# [Task statement]
Return all of the entries exactly, with nothing added or left out.

# [Material provided]
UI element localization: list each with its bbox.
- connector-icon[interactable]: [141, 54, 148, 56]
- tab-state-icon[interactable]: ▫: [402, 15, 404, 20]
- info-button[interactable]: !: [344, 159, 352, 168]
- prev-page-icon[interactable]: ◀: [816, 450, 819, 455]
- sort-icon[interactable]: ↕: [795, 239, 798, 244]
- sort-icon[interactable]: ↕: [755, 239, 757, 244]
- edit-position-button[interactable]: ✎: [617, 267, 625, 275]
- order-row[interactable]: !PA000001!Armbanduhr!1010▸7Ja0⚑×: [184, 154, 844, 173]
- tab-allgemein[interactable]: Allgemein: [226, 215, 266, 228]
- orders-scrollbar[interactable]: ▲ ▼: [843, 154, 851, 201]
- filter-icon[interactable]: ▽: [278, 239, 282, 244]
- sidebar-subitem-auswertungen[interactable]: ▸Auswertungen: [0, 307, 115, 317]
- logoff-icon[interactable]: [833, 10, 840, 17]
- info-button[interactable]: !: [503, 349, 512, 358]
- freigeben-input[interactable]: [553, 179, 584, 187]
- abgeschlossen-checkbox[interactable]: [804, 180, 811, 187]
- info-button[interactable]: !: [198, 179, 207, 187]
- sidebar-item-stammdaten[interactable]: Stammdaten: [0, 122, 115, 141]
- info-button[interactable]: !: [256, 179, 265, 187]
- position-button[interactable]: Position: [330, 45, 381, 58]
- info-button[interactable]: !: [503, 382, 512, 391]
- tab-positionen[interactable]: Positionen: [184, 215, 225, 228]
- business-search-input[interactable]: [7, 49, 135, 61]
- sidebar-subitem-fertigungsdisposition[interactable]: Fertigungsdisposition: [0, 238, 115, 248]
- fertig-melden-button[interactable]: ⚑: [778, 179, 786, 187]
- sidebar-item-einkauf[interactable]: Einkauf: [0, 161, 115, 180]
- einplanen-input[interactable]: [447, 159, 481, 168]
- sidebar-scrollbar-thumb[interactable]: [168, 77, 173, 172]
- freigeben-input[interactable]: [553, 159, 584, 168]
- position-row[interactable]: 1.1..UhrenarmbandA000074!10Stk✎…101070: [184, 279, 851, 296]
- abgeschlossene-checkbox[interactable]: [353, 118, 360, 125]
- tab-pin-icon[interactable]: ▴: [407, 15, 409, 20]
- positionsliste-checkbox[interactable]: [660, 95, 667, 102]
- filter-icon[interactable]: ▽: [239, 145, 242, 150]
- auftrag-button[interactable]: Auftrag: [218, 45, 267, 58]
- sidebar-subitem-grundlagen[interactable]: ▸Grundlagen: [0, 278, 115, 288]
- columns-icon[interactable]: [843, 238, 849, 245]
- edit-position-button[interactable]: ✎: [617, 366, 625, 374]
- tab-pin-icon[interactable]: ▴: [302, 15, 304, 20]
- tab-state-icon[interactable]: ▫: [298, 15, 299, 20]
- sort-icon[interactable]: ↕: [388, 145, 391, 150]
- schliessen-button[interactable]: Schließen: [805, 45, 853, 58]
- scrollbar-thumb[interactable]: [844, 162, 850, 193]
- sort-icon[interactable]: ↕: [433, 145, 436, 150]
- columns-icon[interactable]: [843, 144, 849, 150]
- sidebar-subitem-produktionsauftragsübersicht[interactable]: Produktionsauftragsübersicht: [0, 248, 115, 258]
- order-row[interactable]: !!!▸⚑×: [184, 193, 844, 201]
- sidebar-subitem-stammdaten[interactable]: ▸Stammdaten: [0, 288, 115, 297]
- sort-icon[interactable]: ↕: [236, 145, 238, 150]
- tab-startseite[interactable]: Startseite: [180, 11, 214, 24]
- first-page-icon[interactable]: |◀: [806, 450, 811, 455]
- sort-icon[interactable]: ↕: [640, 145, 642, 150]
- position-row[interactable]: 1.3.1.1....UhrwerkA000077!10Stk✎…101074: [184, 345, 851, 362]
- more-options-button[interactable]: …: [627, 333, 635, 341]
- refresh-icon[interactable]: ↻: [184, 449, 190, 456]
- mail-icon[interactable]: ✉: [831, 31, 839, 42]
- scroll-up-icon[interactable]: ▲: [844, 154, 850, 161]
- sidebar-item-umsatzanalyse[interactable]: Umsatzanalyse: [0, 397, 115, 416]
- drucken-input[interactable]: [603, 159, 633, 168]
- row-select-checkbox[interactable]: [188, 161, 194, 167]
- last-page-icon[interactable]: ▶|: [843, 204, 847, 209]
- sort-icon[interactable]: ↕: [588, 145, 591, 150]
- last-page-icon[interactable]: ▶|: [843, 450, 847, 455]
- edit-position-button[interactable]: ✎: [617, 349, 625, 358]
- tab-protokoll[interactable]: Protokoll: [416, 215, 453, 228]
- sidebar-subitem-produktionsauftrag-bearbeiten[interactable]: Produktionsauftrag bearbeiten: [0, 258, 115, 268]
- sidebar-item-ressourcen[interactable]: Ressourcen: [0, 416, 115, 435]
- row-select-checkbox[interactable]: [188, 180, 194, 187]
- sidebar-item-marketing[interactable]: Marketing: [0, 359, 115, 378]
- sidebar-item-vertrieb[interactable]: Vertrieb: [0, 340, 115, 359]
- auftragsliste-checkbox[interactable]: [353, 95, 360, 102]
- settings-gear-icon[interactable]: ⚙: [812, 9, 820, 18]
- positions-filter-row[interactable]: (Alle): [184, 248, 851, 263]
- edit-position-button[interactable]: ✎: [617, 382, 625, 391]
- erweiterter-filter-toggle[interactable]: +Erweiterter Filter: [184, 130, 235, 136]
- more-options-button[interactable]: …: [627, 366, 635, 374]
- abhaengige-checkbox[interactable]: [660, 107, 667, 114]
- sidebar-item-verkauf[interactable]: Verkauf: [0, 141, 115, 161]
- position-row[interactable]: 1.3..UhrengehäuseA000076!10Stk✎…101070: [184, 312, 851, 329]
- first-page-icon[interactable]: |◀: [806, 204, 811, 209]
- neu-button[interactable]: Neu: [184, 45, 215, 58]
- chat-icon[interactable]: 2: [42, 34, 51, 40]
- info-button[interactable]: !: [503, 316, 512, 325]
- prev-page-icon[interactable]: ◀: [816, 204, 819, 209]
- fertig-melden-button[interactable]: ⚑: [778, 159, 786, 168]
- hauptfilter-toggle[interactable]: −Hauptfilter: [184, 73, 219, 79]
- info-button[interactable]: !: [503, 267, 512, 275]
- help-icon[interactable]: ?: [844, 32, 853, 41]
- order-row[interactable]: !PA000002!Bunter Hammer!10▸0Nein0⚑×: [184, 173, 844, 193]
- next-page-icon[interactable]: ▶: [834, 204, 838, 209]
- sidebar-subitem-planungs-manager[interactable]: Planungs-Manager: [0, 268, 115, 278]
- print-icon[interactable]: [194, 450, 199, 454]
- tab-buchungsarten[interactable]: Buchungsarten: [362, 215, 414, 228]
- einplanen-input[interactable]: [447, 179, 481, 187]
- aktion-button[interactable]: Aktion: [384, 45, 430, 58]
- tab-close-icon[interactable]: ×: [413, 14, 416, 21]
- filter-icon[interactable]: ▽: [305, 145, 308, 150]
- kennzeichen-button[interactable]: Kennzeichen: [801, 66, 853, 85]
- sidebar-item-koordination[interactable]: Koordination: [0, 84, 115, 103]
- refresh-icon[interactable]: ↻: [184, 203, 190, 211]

# [Written solution]
UI element localization: list each with its bbox.
- connector-icon[interactable]: [141, 54, 148, 56]
- tab-state-icon[interactable]: ▫: [402, 15, 404, 20]
- info-button[interactable]: !: [344, 159, 352, 168]
- prev-page-icon[interactable]: ◀: [816, 450, 819, 455]
- sort-icon[interactable]: ↕: [795, 239, 798, 244]
- sort-icon[interactable]: ↕: [755, 239, 757, 244]
- edit-position-button[interactable]: ✎: [617, 267, 625, 275]
- order-row[interactable]: !PA000001!Armbanduhr!1010▸7Ja0⚑×: [184, 154, 844, 173]
- tab-allgemein[interactable]: Allgemein: [226, 215, 266, 228]
- orders-scrollbar[interactable]: ▲ ▼: [843, 154, 851, 201]
- filter-icon[interactable]: ▽: [278, 239, 282, 244]
- sidebar-subitem-auswertungen[interactable]: ▸Auswertungen: [0, 307, 115, 317]
- logoff-icon[interactable]: [833, 10, 840, 17]
- info-button[interactable]: !: [503, 349, 512, 358]
- freigeben-input[interactable]: [553, 179, 584, 187]
- abgeschlossen-checkbox[interactable]: [804, 180, 811, 187]
- info-button[interactable]: !: [198, 179, 207, 187]
- sidebar-item-stammdaten[interactable]: Stammdaten: [0, 122, 115, 141]
- info-button[interactable]: !: [256, 179, 265, 187]
- position-button[interactable]: Position: [330, 45, 381, 58]
- info-button[interactable]: !: [503, 382, 512, 391]
- tab-positionen[interactable]: Positionen: [184, 215, 225, 228]
- business-search-input[interactable]: [7, 49, 135, 61]
- sidebar-subitem-fertigungsdisposition[interactable]: Fertigungsdisposition: [0, 238, 115, 248]
- fertig-melden-button[interactable]: ⚑: [778, 179, 786, 187]
- sidebar-item-einkauf[interactable]: Einkauf: [0, 161, 115, 180]
- einplanen-input[interactable]: [447, 159, 481, 168]
- sidebar-scrollbar-thumb[interactable]: [168, 77, 173, 172]
- freigeben-input[interactable]: [553, 159, 584, 168]
- position-row[interactable]: 1.1..UhrenarmbandA000074!10Stk✎…101070: [184, 279, 851, 296]
- abgeschlossene-checkbox[interactable]: [353, 118, 360, 125]
- tab-pin-icon[interactable]: ▴: [407, 15, 409, 20]
- positionsliste-checkbox[interactable]: [660, 95, 667, 102]
- filter-icon[interactable]: ▽: [239, 145, 242, 150]
- auftrag-button[interactable]: Auftrag: [218, 45, 267, 58]
- sidebar-subitem-grundlagen[interactable]: ▸Grundlagen: [0, 278, 115, 288]
- columns-icon[interactable]: [843, 238, 849, 245]
- edit-position-button[interactable]: ✎: [617, 366, 625, 374]
- tab-pin-icon[interactable]: ▴: [302, 15, 304, 20]
- tab-state-icon[interactable]: ▫: [298, 15, 299, 20]
- sort-icon[interactable]: ↕: [388, 145, 391, 150]
- schliessen-button[interactable]: Schließen: [805, 45, 853, 58]
- scrollbar-thumb[interactable]: [844, 162, 850, 193]
- sort-icon[interactable]: ↕: [433, 145, 436, 150]
- columns-icon[interactable]: [843, 144, 849, 150]
- sidebar-subitem-produktionsauftragsübersicht[interactable]: Produktionsauftragsübersicht: [0, 248, 115, 258]
- order-row[interactable]: !!!▸⚑×: [184, 193, 844, 201]
- sidebar-subitem-stammdaten[interactable]: ▸Stammdaten: [0, 288, 115, 297]
- sort-icon[interactable]: ↕: [236, 145, 238, 150]
- tab-startseite[interactable]: Startseite: [180, 11, 214, 24]
- first-page-icon[interactable]: |◀: [806, 450, 811, 455]
- sort-icon[interactable]: ↕: [640, 145, 642, 150]
- position-row[interactable]: 1.3.1.1....UhrwerkA000077!10Stk✎…101074: [184, 345, 851, 362]
- more-options-button[interactable]: …: [627, 333, 635, 341]
- refresh-icon[interactable]: ↻: [184, 449, 190, 456]
- mail-icon[interactable]: ✉: [831, 31, 839, 42]
- scroll-up-icon[interactable]: ▲: [844, 154, 850, 161]
- sidebar-item-umsatzanalyse[interactable]: Umsatzanalyse: [0, 397, 115, 416]
- drucken-input[interactable]: [603, 159, 633, 168]
- row-select-checkbox[interactable]: [188, 161, 194, 167]
- last-page-icon[interactable]: ▶|: [843, 204, 847, 209]
- sort-icon[interactable]: ↕: [588, 145, 591, 150]
- last-page-icon[interactable]: ▶|: [843, 450, 847, 455]
- edit-position-button[interactable]: ✎: [617, 349, 625, 358]
- tab-protokoll[interactable]: Protokoll: [416, 215, 453, 228]
- sidebar-subitem-produktionsauftrag-bearbeiten[interactable]: Produktionsauftrag bearbeiten: [0, 258, 115, 268]
- sidebar-item-ressourcen[interactable]: Ressourcen: [0, 416, 115, 435]
- row-select-checkbox[interactable]: [188, 180, 194, 187]
- sidebar-item-marketing[interactable]: Marketing: [0, 359, 115, 378]
- sidebar-item-vertrieb[interactable]: Vertrieb: [0, 340, 115, 359]
- auftragsliste-checkbox[interactable]: [353, 95, 360, 102]
- settings-gear-icon[interactable]: ⚙: [812, 9, 820, 18]
- positions-filter-row[interactable]: (Alle): [184, 248, 851, 263]
- edit-position-button[interactable]: ✎: [617, 382, 625, 391]
- erweiterter-filter-toggle[interactable]: +Erweiterter Filter: [184, 130, 235, 136]
- more-options-button[interactable]: …: [627, 366, 635, 374]
- abhaengige-checkbox[interactable]: [660, 107, 667, 114]
- sidebar-item-verkauf[interactable]: Verkauf: [0, 141, 115, 161]
- position-row[interactable]: 1.3..UhrengehäuseA000076!10Stk✎…101070: [184, 312, 851, 329]
- first-page-icon[interactable]: |◀: [806, 204, 811, 209]
- neu-button[interactable]: Neu: [184, 45, 215, 58]
- chat-icon[interactable]: 2: [42, 34, 51, 40]
- info-button[interactable]: !: [503, 316, 512, 325]
- prev-page-icon[interactable]: ◀: [816, 204, 819, 209]
- fertig-melden-button[interactable]: ⚑: [778, 159, 786, 168]
- hauptfilter-toggle[interactable]: −Hauptfilter: [184, 73, 219, 79]
- info-button[interactable]: !: [503, 267, 512, 275]
- help-icon[interactable]: ?: [844, 32, 853, 41]
- order-row[interactable]: !PA000002!Bunter Hammer!10▸0Nein0⚑×: [184, 173, 844, 193]
- next-page-icon[interactable]: ▶: [834, 204, 838, 209]
- sidebar-subitem-planungs-manager[interactable]: Planungs-Manager: [0, 268, 115, 278]
- print-icon[interactable]: [194, 450, 199, 454]
- tab-buchungsarten[interactable]: Buchungsarten: [362, 215, 414, 228]
- einplanen-input[interactable]: [447, 179, 481, 187]
- aktion-button[interactable]: Aktion: [384, 45, 430, 58]
- tab-close-icon[interactable]: ×: [413, 14, 416, 21]
- filter-icon[interactable]: ▽: [305, 145, 308, 150]
- kennzeichen-button[interactable]: Kennzeichen: [801, 66, 853, 85]
- sidebar-item-koordination[interactable]: Koordination: [0, 84, 115, 103]
- refresh-icon[interactable]: ↻: [184, 203, 190, 211]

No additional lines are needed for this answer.